- Brief
Filter the entries down to the lines holding "full", then copy those lines.

Record set Start Marker

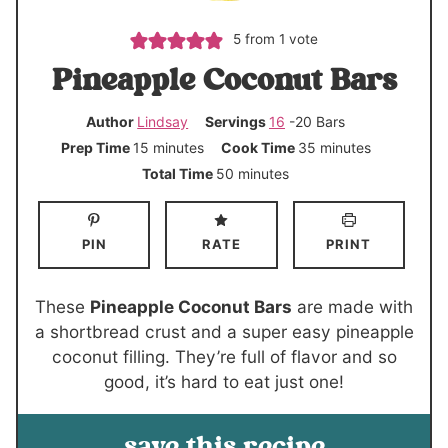
5
from 1 vote
Pineapple Coconut Bars
Author
Lindsay
Servings
16
-20 Bars
m
m
Prep Time
15
minutes
Cook Time
35
minutes
i
i
m
Total Time
50
minutes
n
n
i
u
u
n
PIN
RATE
PRINT
t
t
u
e
e
t
s
s
e
These
Pineapple Coconut Bars
are made with
s
a shortbread crust and a super easy pineapple
coconut filling. They’re full of flavor and so
good, it’s hard to eat just one!
save this recipe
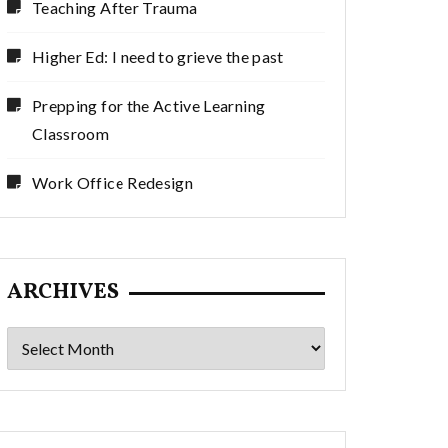
Teaching After Trauma
Higher Ed: I need to grieve the past
Prepping for the Active Learning
Classroom
Work Office Redesign
ARCHIVES
Archives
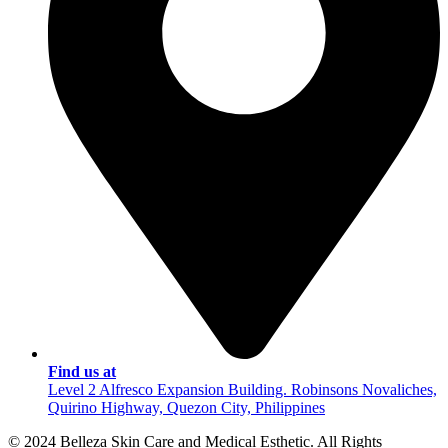
Find us at
Level 2 Alfresco Expansion Building. Robinsons Novaliches,
Quirino Highway, Quezon City, Philippines
© 2024 Belleza Skin Care and Medical Esthetic. All Rights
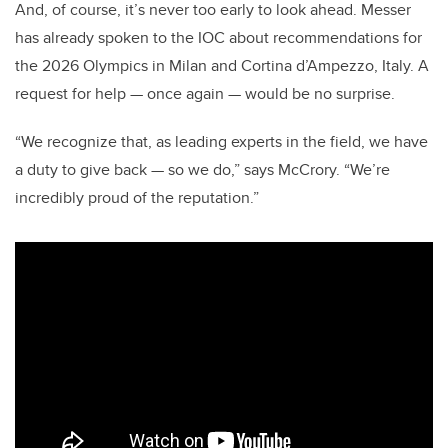
And, of course, it’s never too early to look ahead. Messer
has already spoken to the IOC about recommendations for
the 2026 Olympics in Milan and Cortina d’Ampezzo, Italy. A
request for help — once again — would be no surprise.
“We recognize that, as leading experts in the field, we have
a duty to give back — so we do,” says McCrory. “We’re
incredibly proud of the reputation.”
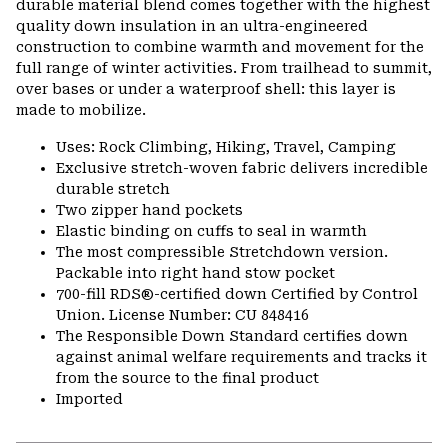
durable material blend comes together with the highest
quality down insulation in an ultra-engineered
construction to combine warmth and movement for the
full range of winter activities. From trailhead to summit,
over bases or under a waterproof shell: this layer is
made to mobilize.
Uses: Rock Climbing, Hiking, Travel, Camping
Exclusive stretch-woven fabric delivers incredible
durable stretch
Two zipper hand pockets
Elastic binding on cuffs to seal in warmth
The most compressible Stretchdown version.
Packable into right hand stow pocket
700-fill RDS®-certified down Certified by Control
Union. License Number: CU 848416
The Responsible Down Standard certifies down
against animal welfare requirements and tracks it
from the source to the final product
Imported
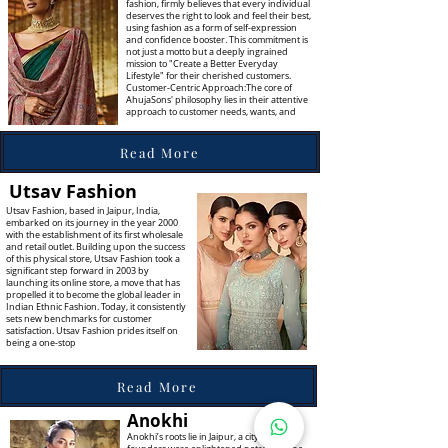
fashion, firmly believes that every individual
deserves the right to look and feel their best,
using fashion as a form of self-expression
and confidence booster. This commitment is
not just a motto but a deeply ingrained
mission to "Create a Better Everyday
Lifestyle" for their cherished customers.
Customer-Centric Approach:The core of
AhujaSons' philosophy lies in their attentive
approach to customer needs, wants, and
Read More
Utsav Fashion
Utsav Fashion, based in Jaipur, India,
embarked on its journey in the year 2000
with the establishment of its first wholesale
and retail outlet. Building upon the success
of this physical store, Utsav Fashion took a
significant step forward in 2003 by
launching its online store, a move that has
propelled it to become the global leader in
Indian Ethnic Fashion. Today, it consistently
sets new benchmarks for customer
satisfaction. Utsav Fashion prides itself on
being a one-stop
Read More
Anokhi
Anokhi’s roots lie in Jaipur, a city whose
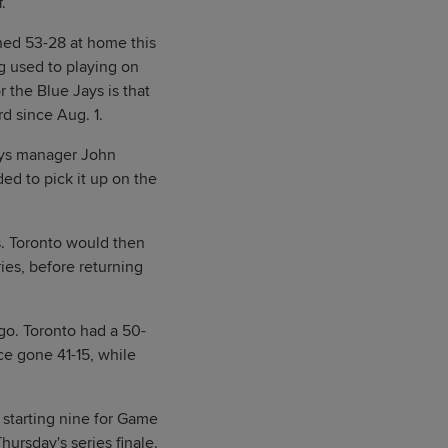
.
shed 53-28 at home this
g used to playing on
r the Blue Jays is that
d since Aug. 1.
 Jays manager John
ed to pick it up on the
s. Toronto would then
ies, before returning
go. Toronto had a 50-
ce gone 41-15, while
re starting nine for Game
hursday's series finale.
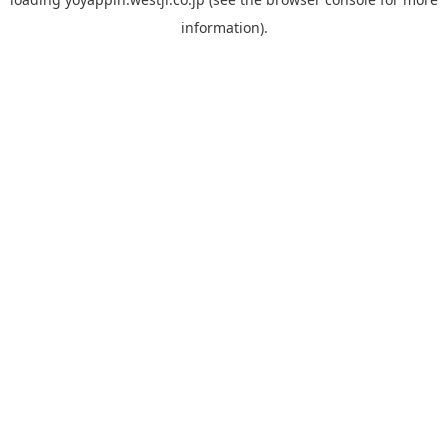
information).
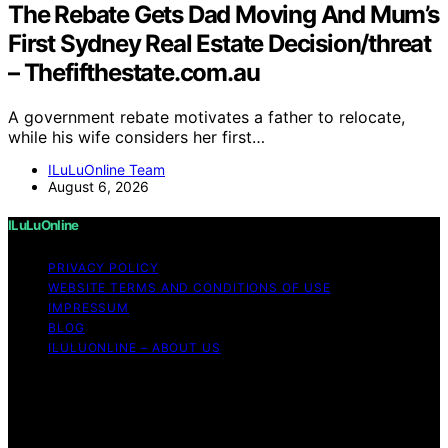
The Rebate Gets Dad Moving And Mum’s
First Sydney Real Estate Decision/threat
– Thefifthestate.com.au
A government rebate motivates a father to relocate,
while his wife considers her first…
ILuLuOnline Team
August 6, 2026
ILuLuOnline
PRIVACY POLICY
WEBSITE TERMS AND CONDITIONS OF USE
IMPRESSUM
BLOG
ILULUONLINE – ABOUT US
Copyright © 2026 ILuLuOnline Content on ILuLuOnline is
created and published using artificial intelligence (AI) for
general informational and educational purposes. Affiliate
disclaimer As an affiliate, we may earn a commission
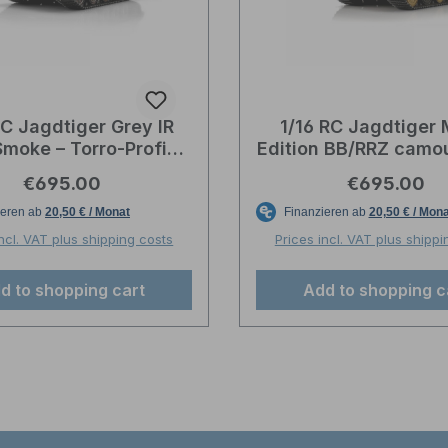
RC Jagdtiger Grey IR
1/16 RC Jagdtiger 
Smoke – Torro-Profi-
Edition BB/RRZ camou
Edition
Torro-Profi-Edit
Regular price:
Regular pric
€695.00
€695.00
incl. VAT plus shipping costs
Prices incl. VAT plus shippi
d to shopping cart
Add to shopping c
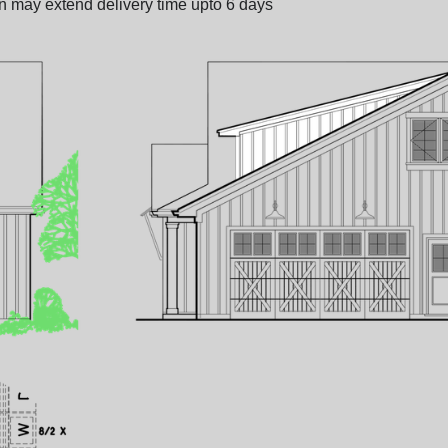
on may extend delivery time upto 6 days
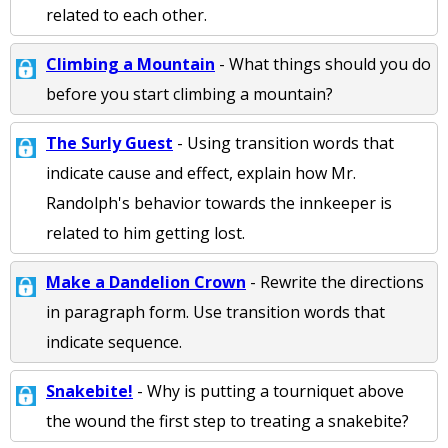
related to each other.
Climbing a Mountain
- What things should you do
before you start climbing a mountain?
The Surly Guest
- Using transition words that
indicate cause and effect, explain how Mr.
Randolph's behavior towards the innkeeper is
related to him getting lost.
Make a Dandelion Crown
- Rewrite the directions
in paragraph form. Use transition words that
indicate sequence.
Snakebite!
- Why is putting a tourniquet above
the wound the first step to treating a snakebite?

Record set End Marker

- Solution to this exercise
coconut filling. They’re full of flavor and so
full range of winter activities. From trailhead to summit,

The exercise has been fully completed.